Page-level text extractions
◆ ◆ ◆ ◆

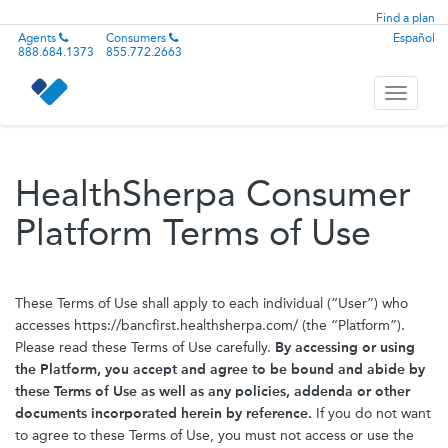
Find a plan
Agents
Consumers
Español
888.684.1373
855.772.2663
Toggle
navigati
HealthSherpa Consumer
Platform Terms of Use
These Terms of Use shall apply to each individual (“User”) who
accesses https://bancfirst.healthsherpa.com/ (the “Platform”).
Please read these Terms of Use carefully.
By accessing or using
the Platform, you accept and agree to be bound and abide by
these Terms of Use as well as any policies, addenda or other
documents incorporated herein by reference.
If you do not want
to agree to these Terms of Use, you must not access or use the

◆ ◆ ◆ ◆

▸ **WHAT YOU NEED TO DO**
The required output is the line holding "the Platform, you" plus every line after it in the data, reproduced exactly.

▸ **SOLUTION**
the Platform, you accept and agree to be bound and abide by
these Terms of Use as well as any policies, addenda or other
documents incorporated herein by reference.
If you do not want
to agree to these Terms of Use, you must not access or use the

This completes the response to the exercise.